Kerney went up the split, using footholds where he could find them. Spalding cleared the outcropping before he could reach her and disappeared from sight. He looked down at Suazo, eighty feet below, with his rifle aimed and ready.

“Where is she?” he called.

“Standing on the ledge, staring at me,” Suazo said. “She can’t go any farther. It’s slick rock from there to the top.”

“Any weapons?”

“Nothing in her hands,” Suazo answered. “I think she wants to jump.”

“If she moves toward the edge, blow her fucking head off,” Kerney yelled.

“She’s at the edge now.” Suazo raised his sights a bit, but held his fire.

Kerney reached for the lip of the outcropping, and felt Spalding’s boot come down hard on the fingers of his left hand. She looked down at him, red-faced and angry.

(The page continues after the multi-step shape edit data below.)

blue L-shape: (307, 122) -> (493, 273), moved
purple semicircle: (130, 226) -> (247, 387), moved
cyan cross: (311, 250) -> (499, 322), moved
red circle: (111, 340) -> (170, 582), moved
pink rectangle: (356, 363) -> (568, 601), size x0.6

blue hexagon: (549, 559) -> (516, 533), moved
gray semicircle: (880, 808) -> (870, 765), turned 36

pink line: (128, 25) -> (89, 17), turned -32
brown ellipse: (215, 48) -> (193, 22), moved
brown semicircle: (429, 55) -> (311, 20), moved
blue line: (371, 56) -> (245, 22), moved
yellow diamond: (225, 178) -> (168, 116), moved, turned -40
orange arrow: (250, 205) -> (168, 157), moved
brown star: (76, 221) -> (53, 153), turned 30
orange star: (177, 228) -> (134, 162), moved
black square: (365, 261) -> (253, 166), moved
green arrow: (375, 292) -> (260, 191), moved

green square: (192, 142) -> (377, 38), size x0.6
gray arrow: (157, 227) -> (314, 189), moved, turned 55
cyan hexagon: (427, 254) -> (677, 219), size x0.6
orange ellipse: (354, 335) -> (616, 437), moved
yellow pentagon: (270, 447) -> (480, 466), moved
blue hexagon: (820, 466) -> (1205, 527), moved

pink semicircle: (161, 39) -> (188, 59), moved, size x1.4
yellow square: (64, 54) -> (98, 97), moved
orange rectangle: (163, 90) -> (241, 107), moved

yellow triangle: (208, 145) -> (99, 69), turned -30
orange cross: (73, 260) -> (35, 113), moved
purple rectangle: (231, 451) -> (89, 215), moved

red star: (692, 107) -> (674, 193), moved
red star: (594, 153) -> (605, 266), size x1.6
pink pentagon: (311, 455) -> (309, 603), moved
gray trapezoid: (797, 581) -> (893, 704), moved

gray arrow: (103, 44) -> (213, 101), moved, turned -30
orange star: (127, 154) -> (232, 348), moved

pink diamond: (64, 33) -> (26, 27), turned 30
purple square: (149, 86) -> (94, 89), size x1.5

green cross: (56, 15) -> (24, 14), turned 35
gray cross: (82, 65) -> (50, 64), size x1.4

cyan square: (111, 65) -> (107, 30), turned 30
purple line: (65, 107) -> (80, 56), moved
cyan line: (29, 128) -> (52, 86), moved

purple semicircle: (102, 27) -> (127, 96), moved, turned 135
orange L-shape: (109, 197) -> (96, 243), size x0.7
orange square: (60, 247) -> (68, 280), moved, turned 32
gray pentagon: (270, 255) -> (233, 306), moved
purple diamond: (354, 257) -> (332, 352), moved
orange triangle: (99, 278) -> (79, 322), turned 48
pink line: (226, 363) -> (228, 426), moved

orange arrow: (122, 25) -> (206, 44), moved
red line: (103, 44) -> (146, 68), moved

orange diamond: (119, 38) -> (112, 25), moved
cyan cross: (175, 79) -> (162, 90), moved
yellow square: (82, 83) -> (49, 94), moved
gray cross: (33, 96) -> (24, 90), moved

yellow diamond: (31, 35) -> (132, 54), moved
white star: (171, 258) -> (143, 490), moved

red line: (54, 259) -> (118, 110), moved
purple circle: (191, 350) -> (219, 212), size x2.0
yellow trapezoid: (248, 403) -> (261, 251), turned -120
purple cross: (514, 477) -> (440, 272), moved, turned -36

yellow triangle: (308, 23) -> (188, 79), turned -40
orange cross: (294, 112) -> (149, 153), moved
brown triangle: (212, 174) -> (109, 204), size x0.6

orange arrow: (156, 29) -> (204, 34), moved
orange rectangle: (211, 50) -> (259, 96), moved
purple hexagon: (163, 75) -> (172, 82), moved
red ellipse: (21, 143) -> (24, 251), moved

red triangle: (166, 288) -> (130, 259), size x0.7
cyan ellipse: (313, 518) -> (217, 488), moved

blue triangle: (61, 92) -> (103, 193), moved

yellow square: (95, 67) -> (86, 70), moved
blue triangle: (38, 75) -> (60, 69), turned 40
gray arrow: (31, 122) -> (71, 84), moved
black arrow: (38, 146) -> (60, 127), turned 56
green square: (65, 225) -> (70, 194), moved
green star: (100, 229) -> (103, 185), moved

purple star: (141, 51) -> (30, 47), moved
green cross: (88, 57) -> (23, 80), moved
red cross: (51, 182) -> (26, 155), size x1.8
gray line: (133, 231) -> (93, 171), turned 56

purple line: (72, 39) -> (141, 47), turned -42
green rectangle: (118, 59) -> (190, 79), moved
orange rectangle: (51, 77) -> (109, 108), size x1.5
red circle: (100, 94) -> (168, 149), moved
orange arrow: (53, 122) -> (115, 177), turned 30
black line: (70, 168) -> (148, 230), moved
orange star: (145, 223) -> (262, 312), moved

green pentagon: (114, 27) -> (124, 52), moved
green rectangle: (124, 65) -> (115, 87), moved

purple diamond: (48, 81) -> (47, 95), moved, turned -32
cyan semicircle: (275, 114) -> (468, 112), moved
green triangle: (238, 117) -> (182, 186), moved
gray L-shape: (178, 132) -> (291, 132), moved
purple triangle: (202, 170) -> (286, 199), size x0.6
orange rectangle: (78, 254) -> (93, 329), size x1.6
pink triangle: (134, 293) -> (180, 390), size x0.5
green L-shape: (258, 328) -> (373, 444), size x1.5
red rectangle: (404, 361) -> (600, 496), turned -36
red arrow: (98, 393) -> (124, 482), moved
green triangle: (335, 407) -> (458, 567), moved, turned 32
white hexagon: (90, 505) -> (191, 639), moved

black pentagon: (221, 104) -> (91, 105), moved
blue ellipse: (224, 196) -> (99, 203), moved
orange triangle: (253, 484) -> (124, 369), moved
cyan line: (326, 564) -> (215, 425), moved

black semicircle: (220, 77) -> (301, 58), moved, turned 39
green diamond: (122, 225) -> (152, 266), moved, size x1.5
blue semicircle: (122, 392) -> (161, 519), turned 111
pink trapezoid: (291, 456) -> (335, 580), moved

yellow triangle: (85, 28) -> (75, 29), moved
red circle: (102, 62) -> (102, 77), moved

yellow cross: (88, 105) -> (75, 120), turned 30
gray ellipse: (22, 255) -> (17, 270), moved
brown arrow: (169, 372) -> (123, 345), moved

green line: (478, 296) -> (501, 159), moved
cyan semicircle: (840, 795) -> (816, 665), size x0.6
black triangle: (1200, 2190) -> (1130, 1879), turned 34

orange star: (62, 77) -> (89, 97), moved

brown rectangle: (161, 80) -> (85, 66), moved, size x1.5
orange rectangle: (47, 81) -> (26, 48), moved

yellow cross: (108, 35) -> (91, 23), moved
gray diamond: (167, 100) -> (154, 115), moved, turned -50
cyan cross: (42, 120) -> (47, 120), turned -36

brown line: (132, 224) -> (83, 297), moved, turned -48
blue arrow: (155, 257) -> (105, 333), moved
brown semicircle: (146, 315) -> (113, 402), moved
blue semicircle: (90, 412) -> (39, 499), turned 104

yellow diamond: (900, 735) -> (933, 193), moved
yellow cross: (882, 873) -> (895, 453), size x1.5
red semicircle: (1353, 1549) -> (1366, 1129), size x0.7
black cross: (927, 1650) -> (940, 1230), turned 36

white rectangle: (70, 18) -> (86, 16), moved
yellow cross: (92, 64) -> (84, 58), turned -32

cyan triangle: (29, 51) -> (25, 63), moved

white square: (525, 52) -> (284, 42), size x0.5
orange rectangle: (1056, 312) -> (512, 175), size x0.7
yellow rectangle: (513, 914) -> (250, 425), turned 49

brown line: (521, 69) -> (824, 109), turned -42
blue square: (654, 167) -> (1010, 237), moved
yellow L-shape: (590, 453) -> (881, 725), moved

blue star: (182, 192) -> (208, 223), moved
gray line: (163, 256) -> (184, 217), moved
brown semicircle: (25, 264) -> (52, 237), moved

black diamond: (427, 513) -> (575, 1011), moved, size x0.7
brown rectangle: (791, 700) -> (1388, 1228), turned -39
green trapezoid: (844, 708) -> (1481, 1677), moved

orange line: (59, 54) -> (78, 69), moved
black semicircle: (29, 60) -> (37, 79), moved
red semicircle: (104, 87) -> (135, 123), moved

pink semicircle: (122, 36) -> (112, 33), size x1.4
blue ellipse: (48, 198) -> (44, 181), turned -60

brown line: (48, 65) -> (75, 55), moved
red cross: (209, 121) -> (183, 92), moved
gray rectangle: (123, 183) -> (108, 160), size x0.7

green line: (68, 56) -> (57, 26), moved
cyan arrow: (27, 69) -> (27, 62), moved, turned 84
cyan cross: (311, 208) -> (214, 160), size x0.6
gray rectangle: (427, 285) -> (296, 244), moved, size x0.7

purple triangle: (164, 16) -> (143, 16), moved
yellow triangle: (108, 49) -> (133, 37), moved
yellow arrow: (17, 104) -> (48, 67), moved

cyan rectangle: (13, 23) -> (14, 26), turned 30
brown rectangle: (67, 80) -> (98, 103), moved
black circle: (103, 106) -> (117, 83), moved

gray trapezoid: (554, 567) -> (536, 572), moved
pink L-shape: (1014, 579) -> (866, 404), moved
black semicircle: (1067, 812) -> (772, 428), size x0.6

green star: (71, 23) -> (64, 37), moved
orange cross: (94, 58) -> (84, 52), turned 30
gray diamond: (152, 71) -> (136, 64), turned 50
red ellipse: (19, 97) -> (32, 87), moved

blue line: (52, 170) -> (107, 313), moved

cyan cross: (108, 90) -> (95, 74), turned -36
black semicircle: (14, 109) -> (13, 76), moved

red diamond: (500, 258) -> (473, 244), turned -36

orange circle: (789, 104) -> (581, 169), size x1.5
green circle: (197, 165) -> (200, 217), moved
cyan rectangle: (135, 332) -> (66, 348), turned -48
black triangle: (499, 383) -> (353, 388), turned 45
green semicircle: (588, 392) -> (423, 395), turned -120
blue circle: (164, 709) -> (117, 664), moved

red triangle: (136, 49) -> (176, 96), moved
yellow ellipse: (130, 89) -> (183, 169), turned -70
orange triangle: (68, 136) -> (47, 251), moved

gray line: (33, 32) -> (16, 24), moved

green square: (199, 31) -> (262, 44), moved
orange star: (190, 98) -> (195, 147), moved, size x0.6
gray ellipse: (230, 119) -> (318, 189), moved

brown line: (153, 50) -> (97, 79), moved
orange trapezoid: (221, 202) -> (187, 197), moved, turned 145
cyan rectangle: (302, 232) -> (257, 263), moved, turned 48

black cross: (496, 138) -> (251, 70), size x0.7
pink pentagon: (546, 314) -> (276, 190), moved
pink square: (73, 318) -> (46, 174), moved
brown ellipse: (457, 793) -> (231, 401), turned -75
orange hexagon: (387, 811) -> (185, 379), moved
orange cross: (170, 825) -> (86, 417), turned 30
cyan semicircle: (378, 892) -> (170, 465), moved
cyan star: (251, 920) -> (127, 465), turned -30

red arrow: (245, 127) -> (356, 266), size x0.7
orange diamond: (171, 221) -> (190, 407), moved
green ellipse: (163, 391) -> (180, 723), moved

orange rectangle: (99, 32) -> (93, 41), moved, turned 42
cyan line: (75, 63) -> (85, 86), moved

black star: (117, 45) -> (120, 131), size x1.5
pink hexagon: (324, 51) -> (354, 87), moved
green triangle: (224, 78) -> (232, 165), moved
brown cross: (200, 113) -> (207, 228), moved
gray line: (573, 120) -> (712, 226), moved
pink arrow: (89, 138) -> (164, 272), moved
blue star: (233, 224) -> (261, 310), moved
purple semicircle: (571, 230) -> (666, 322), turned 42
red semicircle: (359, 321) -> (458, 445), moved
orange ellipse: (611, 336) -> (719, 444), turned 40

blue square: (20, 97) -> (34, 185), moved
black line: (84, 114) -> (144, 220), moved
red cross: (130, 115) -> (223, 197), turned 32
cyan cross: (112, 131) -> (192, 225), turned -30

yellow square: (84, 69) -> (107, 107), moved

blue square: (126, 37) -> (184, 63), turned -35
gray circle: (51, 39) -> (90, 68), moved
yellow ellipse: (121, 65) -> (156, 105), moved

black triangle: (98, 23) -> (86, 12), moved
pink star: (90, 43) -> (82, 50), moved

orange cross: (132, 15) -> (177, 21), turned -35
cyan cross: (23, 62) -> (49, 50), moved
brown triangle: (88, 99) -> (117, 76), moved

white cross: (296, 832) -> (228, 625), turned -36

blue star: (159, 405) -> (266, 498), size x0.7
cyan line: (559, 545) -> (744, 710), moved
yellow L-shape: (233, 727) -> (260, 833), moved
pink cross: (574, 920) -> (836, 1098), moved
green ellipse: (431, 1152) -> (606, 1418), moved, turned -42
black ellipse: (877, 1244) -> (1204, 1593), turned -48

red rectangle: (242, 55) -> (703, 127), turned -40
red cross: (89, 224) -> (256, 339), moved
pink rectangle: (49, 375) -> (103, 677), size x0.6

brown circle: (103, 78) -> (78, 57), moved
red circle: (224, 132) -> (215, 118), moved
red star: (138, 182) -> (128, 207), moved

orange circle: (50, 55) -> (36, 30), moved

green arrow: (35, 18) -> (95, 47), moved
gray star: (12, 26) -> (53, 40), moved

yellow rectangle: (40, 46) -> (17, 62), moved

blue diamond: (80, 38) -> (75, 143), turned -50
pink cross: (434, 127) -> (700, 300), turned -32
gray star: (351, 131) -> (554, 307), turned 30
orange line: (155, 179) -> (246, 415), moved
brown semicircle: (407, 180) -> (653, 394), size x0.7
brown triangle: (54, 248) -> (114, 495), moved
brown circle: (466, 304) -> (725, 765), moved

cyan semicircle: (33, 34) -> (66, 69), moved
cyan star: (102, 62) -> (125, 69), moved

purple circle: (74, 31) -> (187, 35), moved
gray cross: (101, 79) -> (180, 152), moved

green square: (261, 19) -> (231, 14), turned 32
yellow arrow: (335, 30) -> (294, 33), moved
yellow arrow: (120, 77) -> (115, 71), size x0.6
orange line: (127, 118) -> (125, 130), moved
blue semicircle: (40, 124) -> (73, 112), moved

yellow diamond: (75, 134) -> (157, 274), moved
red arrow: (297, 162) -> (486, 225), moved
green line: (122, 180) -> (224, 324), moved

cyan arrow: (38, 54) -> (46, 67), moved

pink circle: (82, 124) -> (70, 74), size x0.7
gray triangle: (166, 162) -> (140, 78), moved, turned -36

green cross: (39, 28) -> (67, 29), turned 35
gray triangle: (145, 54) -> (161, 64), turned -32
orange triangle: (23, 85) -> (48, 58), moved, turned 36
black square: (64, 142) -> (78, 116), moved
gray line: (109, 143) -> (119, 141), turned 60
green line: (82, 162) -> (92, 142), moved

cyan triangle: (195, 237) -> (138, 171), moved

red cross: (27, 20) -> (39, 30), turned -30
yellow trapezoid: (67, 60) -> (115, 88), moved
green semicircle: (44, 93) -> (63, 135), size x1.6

He pulled his hand free, found a crevice for his foot, swung up and over the ledge, kicked out a leg, and knocked Spalding back. He scrabbled to his feet, spun her around, and pushed her hard against the slick rock wall.

Spalding yelled in pain and slammed her boot down on Kerney’s instep. She turned, and broke for the edge of the outcropping. Kerney grabbed for her with his injured hand but couldn’t hold on. He lunged and caught her around the waist as she stood staring down at the barrel of Suazo’s rifle. He pulled her back to safety.

He put her facedown on the outcropping, planted his knee on her neck, cuffed her using his uninjured hand, and raised her to a sitting position, holding on tight to the cuffs.

She turned and looked at him. Her nose and forehead were scraped raw and bleeding, and her eyes were riveted on Kerney’s face.

“How are you going to get us off this ledge?” she asked matter-of-factly. “I’m handcuffed, and your hand looks broken.”

Kerney’s left hand ached badly. Except for the thumb, his fingers were swollen. He tried to move them, and pain shot up his arm. He wondered how many Spalding had broken. He tried to wiggle his wedding band off his finger with his thumb, but it wouldn’t budge.

“We’ll use rope and rig a sling.”

“You’re an interesting bastard,” Spalding said. “Blow my fucking head off, indeed. How could you possibly know that would make me hesitate?”

“Call it a lucky guess,” Kerney said.

“Seriously,” Spalding said, “how did you know?”

“I read your diary,” Kerney replied.

Above him, the redtail hawk swooped across the canyon, skimmed above the far rim, and veered out of sight.